Wie vor unserer Haustür dem Klimawandel Vortrieb geleistet wird – und was wir dagegen tun können. Von der Greenpeace Gruppe Rhein-Neckar und Felix Haaß
Klimawandel in Neckarau? Mannheim und Umweltverschmutzung? Erderwärmung und Rhein-Neckar Region? Wie passt das denn zusammen? Passiert das nicht alles woanders, vielleicht etwas weiter weg? Nein, es passiert hier. Vor unserer Haustür. Genauer: In Mannheim-Neckarau.

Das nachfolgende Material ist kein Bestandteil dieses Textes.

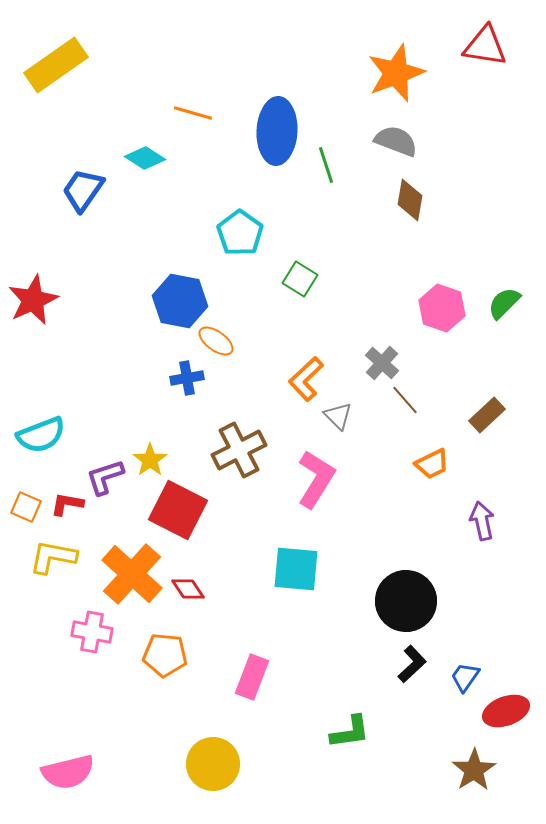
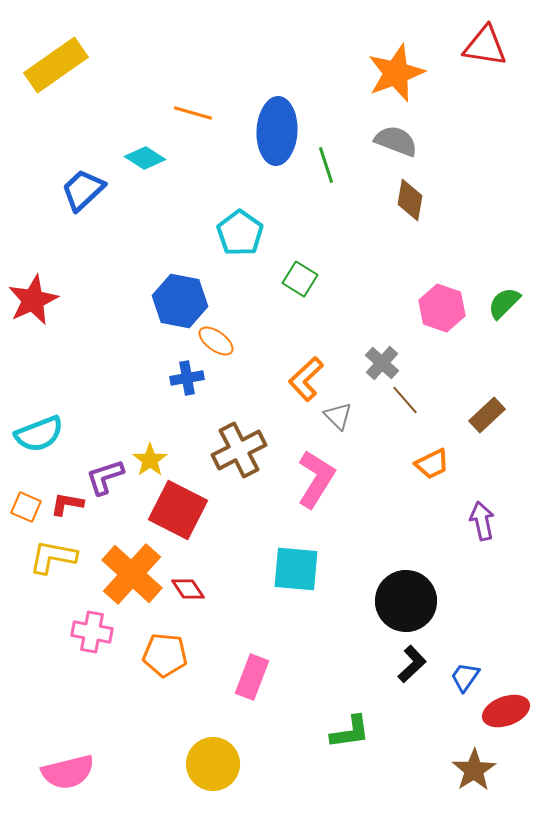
blue trapezoid at (83, 190): rotated 12 degrees clockwise
cyan semicircle at (41, 435): moved 2 px left, 1 px up
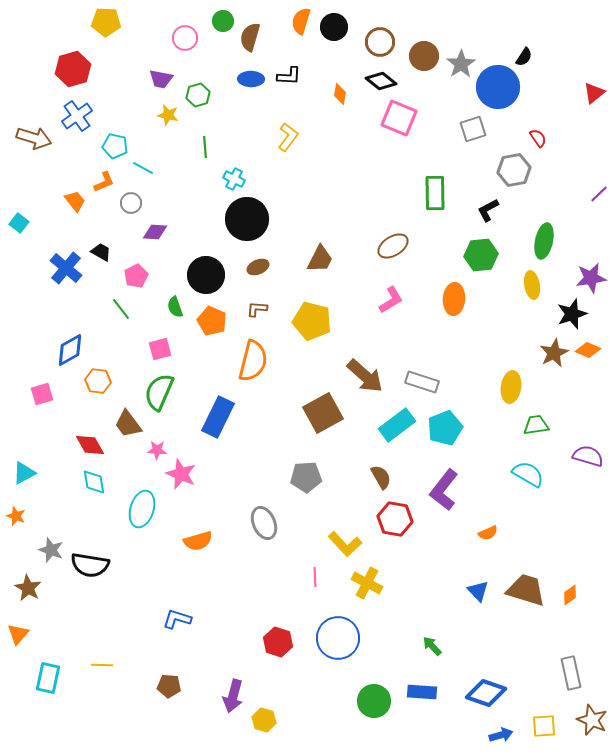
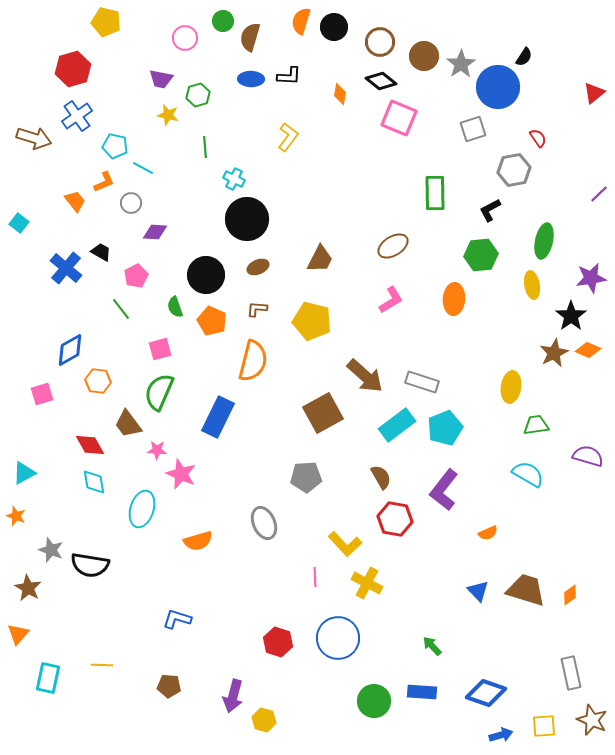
yellow pentagon at (106, 22): rotated 12 degrees clockwise
black L-shape at (488, 210): moved 2 px right
black star at (572, 314): moved 1 px left, 2 px down; rotated 16 degrees counterclockwise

Die Großkraftwerke Mannheim Aktiengesellschaft (GKM AG) plant, bis 2012 ein neues Steinkohlekraftwerk mit 800 Megawatt Leistung anstatt der bisherigen 440 Megawatt in Mannheim-Neckarau, zu bauen. Ein Kraftwerk, das den Ausstoß schädlicher CO2 Abgase in Mannheim noch einmal drastisch erhöhen würde, wie Greenpeace Rhein-Neckar deutlich macht. Dabei ist der Schaden, den CO2 auf das Weltklima hat, nicht mehr von der Hand zu weisen: Sollte es uns laut dem britischen Ökonomen Nicholas Stern nicht in den nächsten Jahren gelingen, den weltweiten Ausstoß von Treibhausgasen um 80% zu reduzieren, so droht eine Weltwirtschaftskrise, die mit der von 1930 vergleichbar ist. Von den massiven Schäden für die Umwelt und damit für unsere Lebensqualität ganz zu schweigen.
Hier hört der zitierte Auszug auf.